Re: [PATCH] x86: enable Data Operand Independent Timing Mode

From: Dave Hansen
Date: Thu Jan 26 2023 - 11:40:36 EST


On 1/26/23 05:52, Jann Horn wrote:
> On Wed, Jan 25, 2023 at 4:30 PM Dave Hansen <dave.hansen@xxxxxxxxx> wrote:
>> Translating from Intel-speak: Intel thinks that DOITM purely a way to
>> make the CPU run slower if you haven't already written code specifically
>> to mitigate timing side channels. All pain, no gain.
>>
>> The kernel as a whole is not written that way.
>
> The kernel as a whole also doesn't really use the FPU registers for
> anything other than checksumming and cryptography and stuff like that
> (it's disabled in the compiler flags because the FPU registers
> normally contain userspace state that must not be clobbered). The
> instructions listed on that Intel help page are all weird PM* and VP*
> arithmetic instructions that can't be generated from C code in the
> kernel (except for weird subsystems in which every function is only
> callable in kernel-FPU-enabled mode and the compiler is set to enable
> FPU instruction generation, by which I mean amdgpu).

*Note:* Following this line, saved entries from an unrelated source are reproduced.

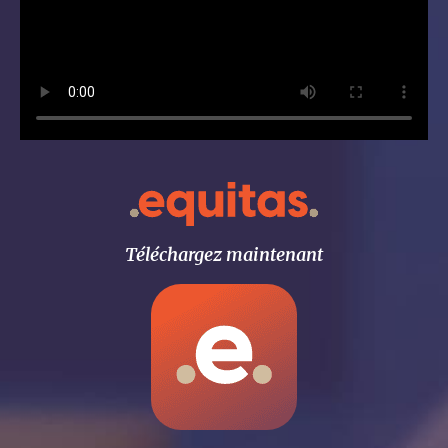
Téléchargez maintenant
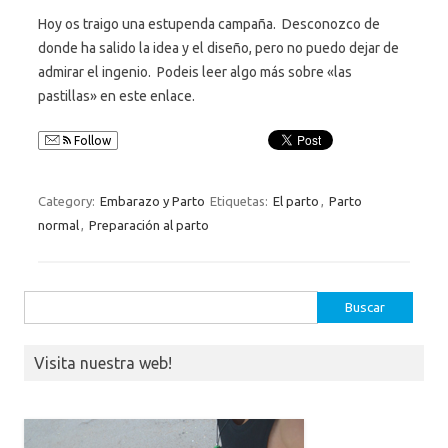
Hoy os traigo una estupenda campaña. Desconozco de
donde ha salido la idea y el diseño, pero no puedo dejar de
admirar el ingenio. Podeis leer algo más sobre «las
pastillas» en este enlace.
Follow
Category:
Embarazo y Parto
Etiquetas:
El parto
,
Parto
normal
,
Preparación al parto
Buscar:
Visita nuestra web!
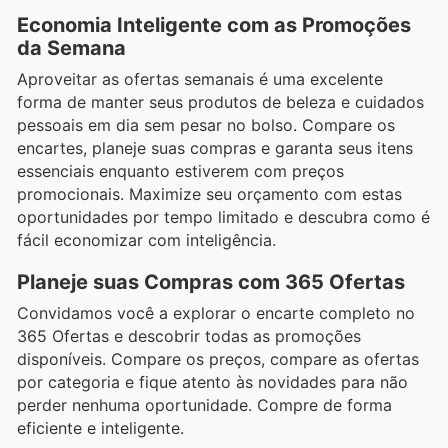
Economia Inteligente com as Promoções
da Semana
Aproveitar as ofertas semanais é uma excelente
forma de manter seus produtos de beleza e cuidados
pessoais em dia sem pesar no bolso. Compare os
encartes, planeje suas compras e garanta seus itens
essenciais enquanto estiverem com preços
promocionais. Maximize seu orçamento com estas
oportunidades por tempo limitado e descubra como é
fácil economizar com inteligência.
Planeje suas Compras com 365 Ofertas
Convidamos você a explorar o encarte completo no
365 Ofertas e descobrir todas as promoções
disponíveis. Compare os preços, compare as ofertas
por categoria e fique atento às novidades para não
perder nenhuma oportunidade. Compre de forma
eficiente e inteligente.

Maybe I'm totally missing something, but I thought the scope here was
the "non-data operand independent timing behavior for the listed
instructions" referenced here:

> https://www.intel.com/content/www/us/en/developer/articles/technical/software-security-guidance/best-practices/data-operand-independent-timing-isa-guidance.html

where the "listed instructions" is this list:

> https://www.intel.com/content/www/us/en/developer/articles/technical/software-security-guidance/resources/data-operand-independent-timing-instructions.html

For example, that includes XOR with the 0x31 and 0x81 opcodes which
there are plenty of in the kernel.

That's a bit wider scope than the crazy instructions like VPLZCNTD. The
crazy instructions list that I _think_ you were grepping for is the
"Instructions That May Exhibit MCDT Behavior". That's also a fun one,
but it is more narrow than the DOITM list.